> [Task item]:
Your answer should consist of every line from the records that holds the string "Classement".

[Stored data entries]

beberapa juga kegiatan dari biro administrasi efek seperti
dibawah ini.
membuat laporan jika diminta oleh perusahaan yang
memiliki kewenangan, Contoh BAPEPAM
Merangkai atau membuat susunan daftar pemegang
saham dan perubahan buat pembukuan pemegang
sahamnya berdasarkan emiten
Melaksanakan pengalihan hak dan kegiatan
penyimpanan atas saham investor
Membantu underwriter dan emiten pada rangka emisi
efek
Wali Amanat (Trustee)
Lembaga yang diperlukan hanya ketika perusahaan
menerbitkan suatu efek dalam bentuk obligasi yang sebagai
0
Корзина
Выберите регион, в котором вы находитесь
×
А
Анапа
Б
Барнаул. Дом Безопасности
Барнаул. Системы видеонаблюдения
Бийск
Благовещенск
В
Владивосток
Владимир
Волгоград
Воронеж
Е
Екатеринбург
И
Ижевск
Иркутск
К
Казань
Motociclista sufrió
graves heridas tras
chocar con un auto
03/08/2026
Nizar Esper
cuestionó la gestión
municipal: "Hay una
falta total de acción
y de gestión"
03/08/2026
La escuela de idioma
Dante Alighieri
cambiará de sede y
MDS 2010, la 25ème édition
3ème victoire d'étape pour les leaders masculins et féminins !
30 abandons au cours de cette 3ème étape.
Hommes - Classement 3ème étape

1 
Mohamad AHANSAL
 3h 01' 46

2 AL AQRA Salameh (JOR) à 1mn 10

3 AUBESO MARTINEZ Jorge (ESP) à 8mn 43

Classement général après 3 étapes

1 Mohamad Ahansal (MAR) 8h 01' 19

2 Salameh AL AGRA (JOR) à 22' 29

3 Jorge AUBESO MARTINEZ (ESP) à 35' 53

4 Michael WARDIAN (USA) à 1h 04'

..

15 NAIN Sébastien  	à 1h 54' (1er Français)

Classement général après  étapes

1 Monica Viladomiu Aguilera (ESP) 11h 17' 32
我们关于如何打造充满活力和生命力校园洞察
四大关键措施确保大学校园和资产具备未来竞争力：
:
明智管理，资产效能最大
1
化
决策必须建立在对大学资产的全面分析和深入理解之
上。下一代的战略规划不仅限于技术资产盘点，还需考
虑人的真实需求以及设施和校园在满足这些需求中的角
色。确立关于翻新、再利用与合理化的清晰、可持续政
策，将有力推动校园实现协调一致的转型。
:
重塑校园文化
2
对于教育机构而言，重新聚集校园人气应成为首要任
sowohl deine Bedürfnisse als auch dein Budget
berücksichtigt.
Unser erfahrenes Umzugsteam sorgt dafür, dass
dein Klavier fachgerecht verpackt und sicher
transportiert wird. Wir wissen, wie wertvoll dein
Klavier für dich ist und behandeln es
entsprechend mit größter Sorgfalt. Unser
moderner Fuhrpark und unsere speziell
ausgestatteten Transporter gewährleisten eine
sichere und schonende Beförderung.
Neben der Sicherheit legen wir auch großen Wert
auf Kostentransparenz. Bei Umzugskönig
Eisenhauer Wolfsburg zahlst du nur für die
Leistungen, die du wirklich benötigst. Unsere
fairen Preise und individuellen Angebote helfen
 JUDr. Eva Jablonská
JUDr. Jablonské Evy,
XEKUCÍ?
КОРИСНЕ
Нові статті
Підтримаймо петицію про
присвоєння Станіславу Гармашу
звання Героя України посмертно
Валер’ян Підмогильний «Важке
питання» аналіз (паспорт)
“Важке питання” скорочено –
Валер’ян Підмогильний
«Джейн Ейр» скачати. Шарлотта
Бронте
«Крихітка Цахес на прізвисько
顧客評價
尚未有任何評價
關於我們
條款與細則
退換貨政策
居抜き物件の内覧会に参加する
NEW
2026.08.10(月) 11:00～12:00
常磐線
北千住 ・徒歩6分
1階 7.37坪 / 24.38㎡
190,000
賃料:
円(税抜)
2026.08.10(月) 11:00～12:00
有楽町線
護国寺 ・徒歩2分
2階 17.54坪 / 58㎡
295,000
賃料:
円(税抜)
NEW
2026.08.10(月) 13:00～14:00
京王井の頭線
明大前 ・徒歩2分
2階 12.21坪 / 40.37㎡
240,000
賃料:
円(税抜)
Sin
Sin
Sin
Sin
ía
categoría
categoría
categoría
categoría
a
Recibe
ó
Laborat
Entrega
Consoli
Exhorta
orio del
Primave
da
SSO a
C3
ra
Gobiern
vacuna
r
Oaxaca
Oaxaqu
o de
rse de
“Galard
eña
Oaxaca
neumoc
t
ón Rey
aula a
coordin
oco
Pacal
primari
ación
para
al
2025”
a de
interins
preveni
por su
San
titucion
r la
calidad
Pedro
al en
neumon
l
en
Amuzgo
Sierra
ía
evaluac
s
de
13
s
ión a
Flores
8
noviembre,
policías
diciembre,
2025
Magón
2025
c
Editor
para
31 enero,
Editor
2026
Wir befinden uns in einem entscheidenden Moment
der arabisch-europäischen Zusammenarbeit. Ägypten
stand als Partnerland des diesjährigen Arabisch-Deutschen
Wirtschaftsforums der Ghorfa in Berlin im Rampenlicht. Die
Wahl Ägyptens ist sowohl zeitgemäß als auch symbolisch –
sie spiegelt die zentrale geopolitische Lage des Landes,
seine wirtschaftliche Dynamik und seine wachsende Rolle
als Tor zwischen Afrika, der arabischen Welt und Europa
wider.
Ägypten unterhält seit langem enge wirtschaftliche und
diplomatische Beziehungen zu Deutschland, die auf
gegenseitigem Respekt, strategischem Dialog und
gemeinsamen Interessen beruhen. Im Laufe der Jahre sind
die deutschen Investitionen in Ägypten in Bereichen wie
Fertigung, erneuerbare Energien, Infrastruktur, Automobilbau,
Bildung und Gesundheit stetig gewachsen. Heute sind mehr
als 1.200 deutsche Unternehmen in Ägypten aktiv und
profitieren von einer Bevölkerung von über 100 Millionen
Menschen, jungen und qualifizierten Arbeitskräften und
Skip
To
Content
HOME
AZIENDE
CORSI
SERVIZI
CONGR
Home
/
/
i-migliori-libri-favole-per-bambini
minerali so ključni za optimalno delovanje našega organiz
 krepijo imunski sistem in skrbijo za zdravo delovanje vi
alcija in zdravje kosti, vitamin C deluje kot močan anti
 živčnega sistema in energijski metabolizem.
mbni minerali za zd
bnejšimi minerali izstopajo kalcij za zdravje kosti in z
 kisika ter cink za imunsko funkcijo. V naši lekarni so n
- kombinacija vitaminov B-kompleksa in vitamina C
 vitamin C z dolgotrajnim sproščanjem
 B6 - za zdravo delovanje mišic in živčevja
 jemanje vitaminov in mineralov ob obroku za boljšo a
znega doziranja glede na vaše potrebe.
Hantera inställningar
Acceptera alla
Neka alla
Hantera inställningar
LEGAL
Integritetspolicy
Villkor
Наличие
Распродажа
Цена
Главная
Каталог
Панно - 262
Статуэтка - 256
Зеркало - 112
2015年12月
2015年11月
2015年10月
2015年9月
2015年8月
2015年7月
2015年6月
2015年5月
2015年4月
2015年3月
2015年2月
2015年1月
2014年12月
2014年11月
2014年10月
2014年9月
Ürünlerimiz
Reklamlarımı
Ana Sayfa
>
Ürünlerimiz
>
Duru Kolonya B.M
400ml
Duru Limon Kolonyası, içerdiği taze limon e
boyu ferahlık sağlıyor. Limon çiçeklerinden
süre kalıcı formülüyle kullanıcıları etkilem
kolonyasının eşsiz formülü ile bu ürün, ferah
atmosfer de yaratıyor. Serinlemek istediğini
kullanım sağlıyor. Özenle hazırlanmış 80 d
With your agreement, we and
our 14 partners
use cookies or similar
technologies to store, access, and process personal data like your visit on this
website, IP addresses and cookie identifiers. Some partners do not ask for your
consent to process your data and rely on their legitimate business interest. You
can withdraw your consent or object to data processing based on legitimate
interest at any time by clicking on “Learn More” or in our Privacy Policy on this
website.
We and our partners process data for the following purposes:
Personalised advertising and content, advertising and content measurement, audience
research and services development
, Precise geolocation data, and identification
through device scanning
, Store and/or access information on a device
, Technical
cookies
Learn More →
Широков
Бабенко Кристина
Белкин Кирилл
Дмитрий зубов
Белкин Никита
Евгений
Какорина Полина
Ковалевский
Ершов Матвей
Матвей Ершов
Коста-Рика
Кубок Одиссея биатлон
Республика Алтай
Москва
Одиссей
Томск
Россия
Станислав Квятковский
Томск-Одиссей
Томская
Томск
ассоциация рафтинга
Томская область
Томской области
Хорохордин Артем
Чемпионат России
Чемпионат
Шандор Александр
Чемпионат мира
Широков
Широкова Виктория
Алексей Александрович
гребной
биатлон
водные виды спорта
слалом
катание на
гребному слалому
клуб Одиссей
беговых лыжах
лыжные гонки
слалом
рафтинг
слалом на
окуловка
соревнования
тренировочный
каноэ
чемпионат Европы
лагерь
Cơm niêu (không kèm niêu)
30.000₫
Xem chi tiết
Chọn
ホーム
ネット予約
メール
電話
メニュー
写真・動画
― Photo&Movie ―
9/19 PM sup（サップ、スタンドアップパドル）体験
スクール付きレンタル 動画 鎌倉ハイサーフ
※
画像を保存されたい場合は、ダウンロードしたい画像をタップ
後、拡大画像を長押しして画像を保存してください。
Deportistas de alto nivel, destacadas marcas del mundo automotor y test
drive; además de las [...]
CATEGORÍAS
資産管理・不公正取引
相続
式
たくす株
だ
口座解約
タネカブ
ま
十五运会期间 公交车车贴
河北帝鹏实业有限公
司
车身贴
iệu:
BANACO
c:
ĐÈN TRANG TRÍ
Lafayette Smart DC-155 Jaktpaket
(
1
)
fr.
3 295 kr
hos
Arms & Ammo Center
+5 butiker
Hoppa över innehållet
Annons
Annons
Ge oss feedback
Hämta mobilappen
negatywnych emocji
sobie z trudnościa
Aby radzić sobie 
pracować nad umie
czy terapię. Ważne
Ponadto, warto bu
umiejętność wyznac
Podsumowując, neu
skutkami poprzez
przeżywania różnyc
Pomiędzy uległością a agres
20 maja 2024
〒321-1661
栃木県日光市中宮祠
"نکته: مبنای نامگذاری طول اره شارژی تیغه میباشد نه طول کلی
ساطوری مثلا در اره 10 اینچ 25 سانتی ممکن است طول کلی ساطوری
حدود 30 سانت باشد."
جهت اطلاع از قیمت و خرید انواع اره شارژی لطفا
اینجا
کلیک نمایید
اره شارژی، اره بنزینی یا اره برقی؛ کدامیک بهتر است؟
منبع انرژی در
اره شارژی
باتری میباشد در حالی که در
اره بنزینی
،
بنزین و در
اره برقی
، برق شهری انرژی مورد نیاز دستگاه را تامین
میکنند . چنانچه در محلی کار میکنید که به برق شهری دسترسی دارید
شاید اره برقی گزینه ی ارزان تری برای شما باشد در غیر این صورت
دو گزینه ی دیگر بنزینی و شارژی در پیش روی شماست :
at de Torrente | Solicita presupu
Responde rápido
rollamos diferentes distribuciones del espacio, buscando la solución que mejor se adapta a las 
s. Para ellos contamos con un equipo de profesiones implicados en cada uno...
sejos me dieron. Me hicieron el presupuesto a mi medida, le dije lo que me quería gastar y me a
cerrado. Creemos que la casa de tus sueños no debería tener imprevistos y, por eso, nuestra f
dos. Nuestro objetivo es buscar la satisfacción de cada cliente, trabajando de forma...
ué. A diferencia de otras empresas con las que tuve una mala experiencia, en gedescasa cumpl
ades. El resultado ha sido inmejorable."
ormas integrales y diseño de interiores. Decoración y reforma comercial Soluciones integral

> [Your response]:
Hommes - Classement 3ème étape
Classement général après 3 étapes
Classement général après  étapes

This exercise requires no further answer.